┏━━

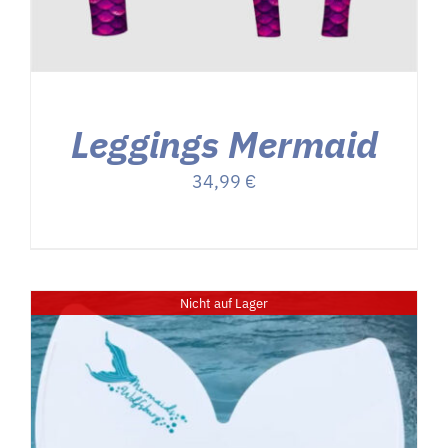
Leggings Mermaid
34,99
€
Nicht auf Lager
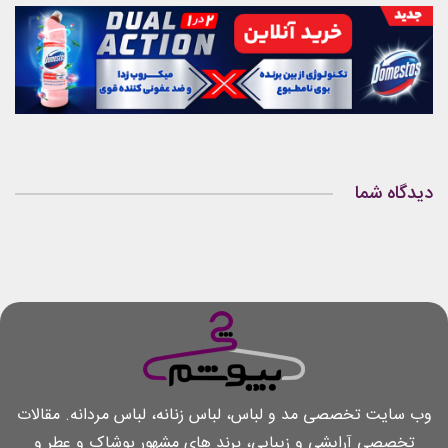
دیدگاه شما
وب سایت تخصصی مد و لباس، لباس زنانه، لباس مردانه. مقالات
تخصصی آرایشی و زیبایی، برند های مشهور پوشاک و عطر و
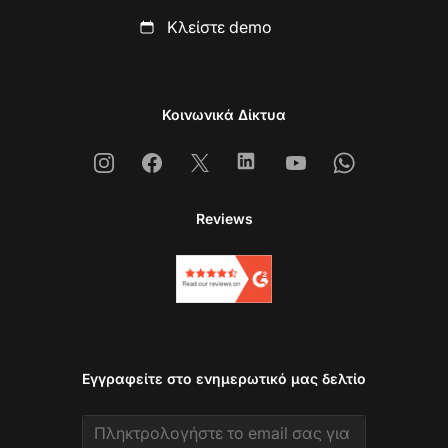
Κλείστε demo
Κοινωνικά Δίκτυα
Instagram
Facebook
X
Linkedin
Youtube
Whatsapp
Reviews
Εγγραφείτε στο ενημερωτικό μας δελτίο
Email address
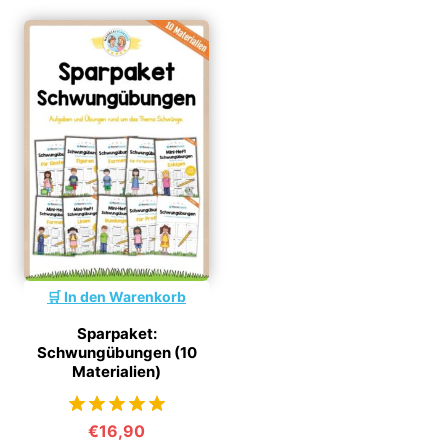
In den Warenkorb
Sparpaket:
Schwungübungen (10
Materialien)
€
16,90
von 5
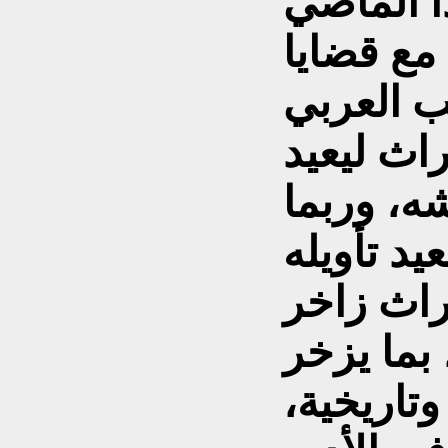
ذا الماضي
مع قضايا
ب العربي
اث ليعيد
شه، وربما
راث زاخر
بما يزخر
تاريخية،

┗━━

**The problem:**
Return all the data exactly, and keep the pictures out.

**Answer to this task:**
Leggings Mermaid
34,99
€
Nicht auf Lager
دیدگاه شما
وب سایت تخصصی مد و لباس، لباس زنانه، لباس مردانه. مقالات
تخصصی آرایشی و زیبایی، برند های مشهور پوشاک و عطر و
Κλείστε demo
Κοινωνικά Δίκτυα
Instagram
Facebook
X
Linkedin
Youtube
Whatsapp
Reviews
Εγγραφείτε στο ενημερωτικό μας δελτίο
Email address
In den Warenkorb
Sparpaket:
Schwungübungen (10
Materialien)
€
16,90
von 5
ذا الماضي
مع قضايا
ب العربي
اث ليعيد
شه، وربما
راث زاخر
بما يزخر
تاريخية،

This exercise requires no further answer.